Call of the wild

Sue Stack

Photo By Larry Dalton

Citrus Heights resident Sue Stack knows the joys and challenges of pet-sitting for a living. The job consists of 12-hour days, seven days a week, spent walking, feeding, exercising and playing with people’s beloved pets, as well as performing basic house-sitting duties and providing in-depth care for animals with special needs. (She’s CPR-certified for pets and can give shots to diabetic animals, for instance.) She spends her time with animals, which she calls “an absolute pleasure,” but she also has to forfeit her holidays, when clients rely on her services most. But the connection with animals—especially wolves, her specialty—makes the odd hours worth it. For more on Stack’s services, visit her Web site (at www.petsitters4u.com) or call her at (916) 849-9050.

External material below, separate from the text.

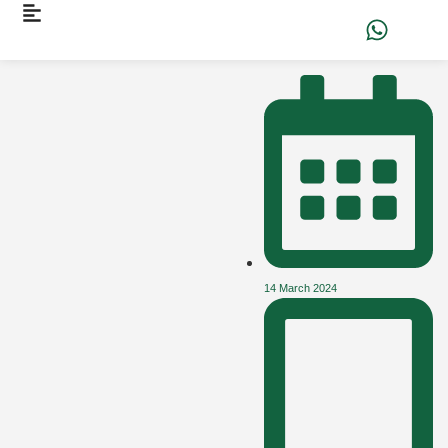
14 March 2024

How do animals respond to a pet sitter?

Animals are stressed when you leave. … When you’re kenneling a dog, not only are you taking it away from its comfortable environment, but you’re putting it in with other animals. It tends to be a very noisy environment for them. The dogs in the kennels bark all day, all night. They don’t get much sleep. … They don’t eat as much, because they’ve got separation anxiety, and they may lose some of their hair from the stress. It’s a big trauma for them. It’s scary. And people don’t understand that. If you visit them in their own homes, of course they miss their owners, but it’s just not so overwhelming, and it’s not so scary, because they’re in their comfortable environment. They’re eating their own food. And you meet with the client ahead of time. I usually spend an hour—sometimes a lot more—in getting to know the pet so that they feel comfortable with me. And if you walk through the door with a treat in your hand for them, it’s an automatic reminder: “She’s not a threat. She’s here to feed me and take care of me and play with me.”

Is there any kind of animal you won’t sit for?

Absolutely not. In fact, that’s my specialty: the large, hard-to-handle dogs. Even some of the more aggressive dogs that are aggressive to normal people. I just have a knack with them.

So, exotic pets? Lizards? Anything?

Yeah, horses—you know, I’ve done anything from snakes to iguanas to special birds, exotic fish, dogs, cats. Even a cattery, a well-known breeder of Bengal and Savannah cats, I pet-sit for her.

How did you come to specialize in wolves?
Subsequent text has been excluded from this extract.